Rydra looked to Wulfgar, “We should probably coordinate how we operate,” he began, “if it turns out we’re going underground, on a dungeon crawl.” Wulfgar nodded, listening. “Our role,” continued the thief, “will likely be as scouts. We’ll each take it in turns to go ahead of the group, to see what’s awaiting us, then return and report. That should allow us to move through the,” he shrugged, “whatever it is, fairly quickly. You take one room, I take the next, and so on. We might have to wait, for the Stealth cool-down, but we’ll be able to get through twice as quickly as otherwise.”
Wulfgar nodded, “Sounds like a plan.”
The little man laughed, “Well, you know what they say. Even the best plan never survives contact with the enemy.”
“That’s why you develop contingencies,” added Wulfgar.
Rydra looked up at him appraisingly, “Yeah, it is. You a vet?”
“No, sir,” chuckled Wulfgar, “project manager.” He thought for a moment, “You a vet?”
Rydra nodded. “U.S.M.C. 1968.”
“Tet?”
“Damn, you do know your shit. Yeah. Hue city.”

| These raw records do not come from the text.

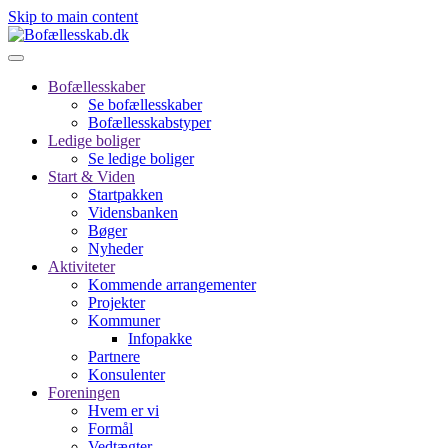
Skip to main content
Bofællesskaber
Se bofællesskaber
Bofællesskabstyper
Ledige boliger
Se ledige boliger
Start & Viden
Startpakken
Vidensbanken
Bøger
Nyheder
Aktiviteter
Kommende arrangementer
Projekter
Kommuner
Infopakke
Partnere
Konsulenter
Foreningen
Hvem er vi
Formål
Vedtægter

Wulfgar laughed again, “Like I said, I used to work in a video store. Full Metal Jacket.”
Rydra shook his head, “A lot of that movie was bullshit,” then he paused and said more softly, “and a lot of it wasn’t.” Wulfgar got the feeling that Rydra didn’t want to discuss it further.
“In any case,” said Wulfgar, “I’m guessing that after that all of this,” he spread his arms wide, “doesn’t really hold a great deal of fear for you.”
“It can, it can,” Rydra acknowledged, “but, yeah. Knowing that you can res takes some of the sting out of it.”
Wulfgar was startled out of his train of thought, “Oh shit, I forgot to bind at a church before we left.”